The Courier & Advertiser (Fife Edition)

Kohli hit kisses Root goodbye in superb run-out

Jennings condones celebratio­n

- DAVID CLOUGH

Keaton Jennings insists Virat Kohli was entitled to celebrate however he wanted after pulling off the brilliant run-out of Joe Root which turned day one of the first Specsavers Test in India’s favour yesterday.

Kohli did not hold back after his directhit throw on the turn ran Root out for 80 and broke his fourth-wicket stand of 104 with Jonny Bairstow (70) in England’s 285 for nine at Edgbaston.
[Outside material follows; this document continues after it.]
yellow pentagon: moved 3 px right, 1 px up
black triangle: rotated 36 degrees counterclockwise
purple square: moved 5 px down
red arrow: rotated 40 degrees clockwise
The India captain blew his opposite number a kiss, put his finger to his mouth, appeared to summon some choice words – and also reminded Root of his own ‘micdrop’ gesture after his second successive century had clinched the one-day internatio­nal series for England.

Root admitted to immediate regret at dropping his bat to the floor on his home ground last month and Kohli appeared more than happy to reference it as the Yorkshirem­an’s departure kick-started the loss of six wickets for 67 in the final session on day one of England’s 1,000th Test.

Jennings had earlier helped Root put on 72 for the second wicket, but was long back in the pavilion by the time the captain was short of his ground answering Bairstow’s improbable call for a second run to midwicket.

“Everybody is entitled to celebrate how they want to,” said Jennings. “He celebrated, and that’s cool.”

It remains to be seen whether match referee Jeff Crowe takes the same view, or decides instead some censure is in order for Kohli.

As for relations between Root and Bairstow, Jennings confirmed no hard feelings – despite the former’s obvious annoyance at losing his wicket through little fault of his own, again short of an elusive 14th Test hundred.

“It’s fine,” said the opener. “That’s cricket. It’s based on human error. Whether it was a mix-up, I don’t know, I wasn’t in the middle.

“It’s down to them to shake hands, have a beer tonight and sort it out.”

Asked if England were disappoint­ed with their close-of-play score, Jennings said: “Yes and no.

“It has been a little bit of a missed opportunit­y for us. But then you look, after 85 overs with an old ball, there still seems to be quite a lot of lateral movement.

“Day one, you look at the amount of movement there has been from the seamers all day. Virat didn’t take the second new ball, and the ball was still going sideways.

“So from our point of view, we’ve got [nearly] 300 on the board – and if we can come out and be pretty relentless tomorrow, you don’t actually know what a good score is until both sides have batted.”

Jennings himself had no truck with the idea a rogue pigeon distracted him the ball before he was out, a little unluckily, playing on to Mohammed Shami.

He preferred instead to give Root due credit for his 156-ball contributi­on.

“Rooty played fantastica­lly well,” said Jennings. “The way he goes about constructi­ng his innings, builds it, communicat­es with me as a young cricketer, is absolutely phenomenal.”